1.) In a study made recently, ransomware attacks on educational institutions are estimated to have crossed $3.58 billion in 2021. And the costs that stemmed were accounted as such from the downtime and recovery expenses incurred through cyber attacks.
The file-encrypting malware attack is said to have affected over 1.3 million students at different schools and colleges.
According to the document released by Comparitech, about 67 ransomware variants hit over 954 schools and colleges last year, affecting over 1.3 million students.
School districts became popular targets for cyber attacks, as many of the educational institutions were operating with obsolete hardware and software.
2.) Conti Ransomware gang that was rumored to have shut down its operations in May this year seems to have resumed its operation again. According to a report compiled by the security intelligence firm Group-IB, Conti targeted almost 40 organizations of enormous size between the months of April to June.
Researchers of Group-IB have determined that Conti launched ransomware attacks in the name of the ARMattack hacking campaign that was primarily conducted from the first week of April this year.
As per the analysis by the security firm, Conti gang members worked almost 14-15 hours a day, except on New Year’s eve, and took just 3 days to compromise a corporate network. The group also operated in a legitimate business model by having members dedicated to R&D, accounts, and customer support, and hired a group of 30-40 money laundering gang members to quench their financial needs.
The R&D gang members of Conti were assigned the duty of analyzing windows updates and finding any flaws in the patches and discovering zero-day vulnerabilities that can be exploited later.
Precisely speaking, Conti gangs occupy the second place on the list of most-wanted cyber criminals by FBI, Interpol, Europol, and NCSC.
The only thing is the more the law enforcement is making arrests, the more the Conti gang is getting elongated.
3.) According to a study conducted by Secureworks, two Chinese hacking groups are conducting espionage in disguise of ransomware attacks. Means, that two hacking groups are using malware to obscure their tracks, and block defenders from launching remediation measures, thus making attribution harder.
Bronze Riverside aka APT41 and Bronze Starlight aka APT10 are the two hacking groups that are using cobalt strike as a decoy to deploy ransomware strains such as AtomSilo, LockFile, Rook, Night Sky, and Pandora.
Currently, the targets are only companies operating in Japan and North America. But researchers predict that their focus could change towards the UK, Canada, and Australia.
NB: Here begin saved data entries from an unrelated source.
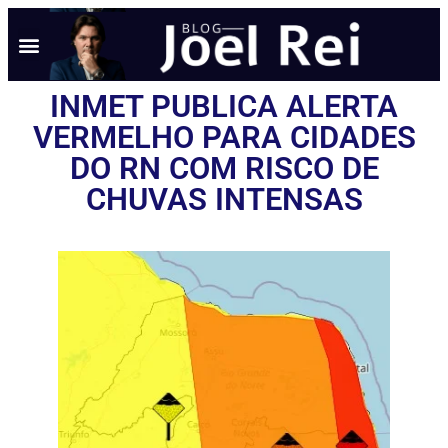
INMET PUBLICA ALERTA
VERMELHO PARA CIDADES
DO RN COM RISCO DE
CHUVAS INTENSAS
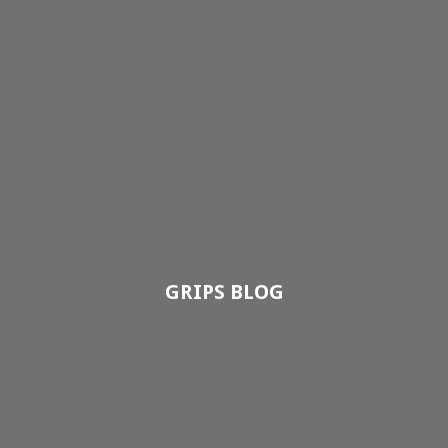
GRIPS BLOG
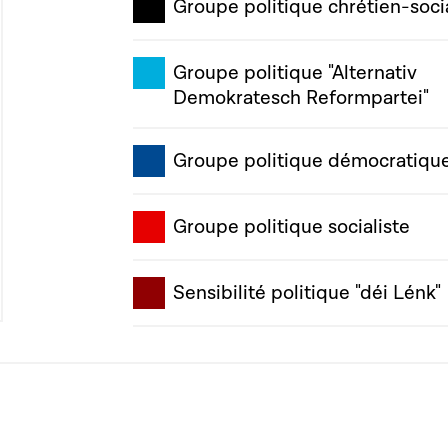
Groupe politique chrétien-soci
Groupe politique "Alternativ
Demokratesch Reformpartei"
Groupe politique démocratiqu
Groupe politique socialiste
Sensibilité politique "déi Lénk"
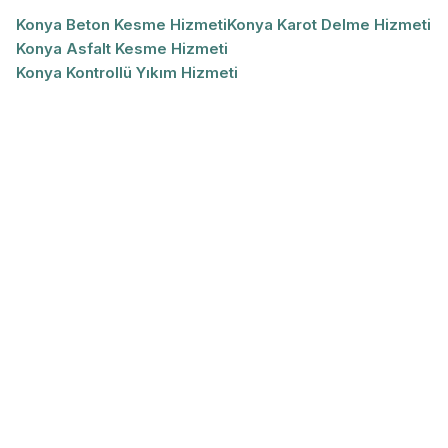
Konya Beton Kesme Hizmeti
Konya Karot Delme Hizmeti
Konya Asfalt Kesme Hizmeti
Konya Kontrollü Yıkım Hizmeti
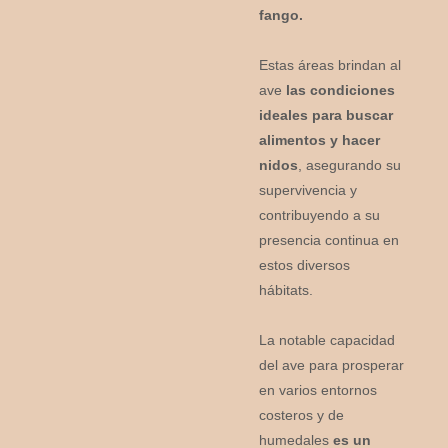
fango.
Estas áreas brindan al
ave
las condiciones
ideales para buscar
alimentos y hacer
nidos
, asegurando su
supervivencia y
contribuyendo a su
presencia continua en
estos diversos
hábitats.
La notable capacidad
del ave para prosperar
en varios entornos
costeros y de
humedales
es un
4.) Fourth is the news that belongs to a Japanese firm called Nichirin Flex USA. A ransomware gang targeted the company that manufactures hoses for car makers on June 14th of this year.
Since then, the company has been witnessing a delay in tracking and processing orders and distributing them to neighboring nations and overseas.
Nichirin wants employees and clients to be extra vigilant against phishing emails as one or two such emails have reportedly compromised its email network. It has also assured that it will not bow down to the ransom demands of hackers and will instead rely on a data recovery plan.